Smarter safety means smarter business

Posted: 3 December 2008 | | No comments yet

How RSSB’s knowledge, analysis, technical expertise and powerful information and risk management tools deliver a unique mix to the industry across a whole range of subject areas.

How RSSB’s knowledge, analysis, technical expertise and powerful information and risk management tools deliver a unique mix to the industry across a whole range of subject areas.

In the multi-stakeholder GB industry, RSSB builds industry-wide consensus and produces a wide range of products and services to help the industry resolve difficult issues. RSSB’s knowledge, analysis, technical expertise and powerful information and risk management tools deliver a unique mix to the industry across a whole range of subject areas. The critical success factor for the railway is meeting its customers’ needs at reasonable cost – for both passengers and freight.

In Britain, following restructuring and privatisation between 1994 and 1997, the mainline railway industry is composed of many separate organisations, which combine to deliver passenger services and freight transport. These include infrastructure managers, train and freight operating companies, rolling stock companies and suppliers. The government has several roles and there are also independent bodies with regulatory or investigatory roles.

Whilst these organisations are separate from each other, they all need to work closely together to create a safe and efficient railway. Much of the necessary cooperation is delivered by contract or by direct partnership.
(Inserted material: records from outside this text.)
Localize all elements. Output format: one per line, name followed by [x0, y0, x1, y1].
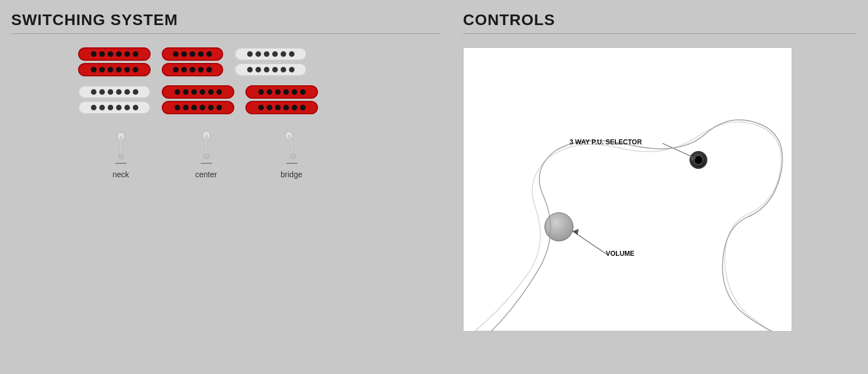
pickup-bar-white	[234, 63, 307, 76]
dot	[200, 105, 205, 110]
dot	[99, 89, 105, 95]
pickup-bar-red	[162, 101, 234, 114]
dot	[255, 51, 261, 57]
dot	[258, 105, 264, 110]
right-divider	[463, 33, 857, 34]
toggle-bridge: bridge	[249, 131, 334, 179]
dot	[108, 67, 113, 72]
controls-title: CONTROLS	[463, 11, 857, 29]
dot	[283, 89, 289, 95]
left-panel: SWITCHING SYSTEM	[0, 0, 457, 374]
dot	[255, 67, 261, 72]
pickup-bar-red	[245, 85, 318, 99]
dot	[247, 67, 253, 72]
dot	[289, 51, 295, 57]
pickup-bar-red	[162, 85, 234, 99]
svg-point-10	[290, 154, 296, 159]
toggle-bridge-icon	[285, 131, 298, 167]
dot	[289, 67, 295, 72]
dot	[133, 105, 138, 110]
dot	[116, 89, 122, 95]
pickup-bar-red	[162, 63, 223, 76]
dot	[99, 51, 105, 57]
dot	[124, 89, 130, 95]
dot	[133, 67, 138, 72]
dot	[198, 67, 204, 72]
dot	[258, 89, 264, 95]
toggle-neck: neck	[78, 131, 163, 179]
toggle-center-label: center	[195, 170, 217, 179]
dot	[116, 67, 122, 72]
dot	[190, 51, 195, 57]
dot	[272, 51, 278, 57]
pickup-bar-red	[78, 63, 151, 76]
selector-knob	[689, 151, 707, 169]
dot	[116, 51, 122, 57]
pickup-bar-red	[245, 101, 318, 114]
dot	[191, 105, 197, 110]
dot	[91, 89, 97, 95]
dot	[281, 51, 286, 57]
svg-point-6	[204, 154, 209, 159]
volume-knob	[544, 212, 573, 241]
right-panel: CONTROLS 3 WAY P.U. SELECTOR	[457, 0, 868, 374]
dot	[281, 67, 286, 72]
dot	[216, 89, 222, 95]
toggle-row: neck center	[78, 131, 441, 179]
dot	[275, 89, 281, 95]
dot	[183, 89, 189, 95]
dot	[206, 51, 212, 57]
dot	[133, 51, 138, 57]
dot	[181, 51, 187, 57]
dot	[175, 105, 180, 110]
dot	[91, 105, 97, 110]
guitar-body-svg	[464, 48, 792, 331]
dot	[173, 51, 179, 57]
pickup-bridge-row2	[245, 85, 318, 114]
dot	[91, 51, 97, 57]
dot	[108, 105, 113, 110]
dot	[198, 51, 204, 57]
dot	[124, 67, 130, 72]
dot	[264, 67, 269, 72]
dot	[133, 89, 138, 95]
pickup-bar-white	[78, 85, 151, 99]
dot	[116, 105, 122, 110]
dot	[206, 67, 212, 72]
dot	[191, 89, 197, 95]
dot	[267, 89, 272, 95]
dot	[292, 105, 297, 110]
volume-label: VOLUME	[606, 250, 634, 258]
dot	[124, 51, 130, 57]
pickup-grid	[78, 47, 441, 114]
dot	[208, 105, 214, 110]
dot	[275, 105, 281, 110]
svg-rect-1	[120, 137, 122, 157]
dot	[108, 89, 113, 95]
dot	[208, 89, 214, 95]
dot	[272, 67, 278, 72]
dot	[183, 105, 189, 110]
pickup-row-2	[78, 85, 441, 114]
dot	[124, 105, 130, 110]
controls-diagram: 3 WAY P.U. SELECTOR VOLUME	[463, 47, 792, 332]
dot	[283, 105, 289, 110]
pickup-center-row2	[162, 85, 234, 114]
pickup-row-1	[78, 47, 441, 76]
dot	[99, 67, 105, 72]
svg-point-2	[118, 154, 124, 159]
dot	[216, 105, 222, 110]
selector-label: 3 WAY P.U. SELECTOR	[570, 138, 642, 146]
dot	[99, 105, 105, 110]
pickup-bar-red	[78, 47, 151, 61]
toggle-center: center	[163, 131, 249, 179]
dot	[108, 51, 113, 57]
dot	[175, 89, 180, 95]
toggle-bridge-label: bridge	[281, 170, 302, 179]
pickup-center-row1	[162, 47, 223, 76]
toggle-center-icon	[200, 131, 213, 167]
dot	[300, 89, 306, 95]
pickup-neck-row1	[78, 47, 151, 76]
dot	[292, 89, 297, 95]
dot	[91, 67, 97, 72]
However, the industry also needs to work together in a more proactive way to achieve increases in capacity, improvements in safety and performance, and reductions in cost. The industry needs to take collective decisions about many technical, economic, and safety issues, taking account of the interactions and interfaces between organisations. Where such cooperation is needed, no single organisation can decide how it should be achieved. It is necessary for different organisations to work together and make decisions based on industry consensus.

This is the purpose of RSSB – to support industry cooperation, provide expertise and deliver knowledge, to help the industry deliver a better railway. We’re independent, not-for-profit, owned and funded by the major industry stakeholders themselves but independent in decision making for any particular part of the industry. This direct connection means we can provide a high level of accessibility and value-for-money to the industry.

During the last five years, the number of people and goods moved by rail has increased dramatically, creating the fastest growing major railway in Europe, while safety performance has continued to improve. Over the last four years, there has been only one accident in which a (single) life was lost.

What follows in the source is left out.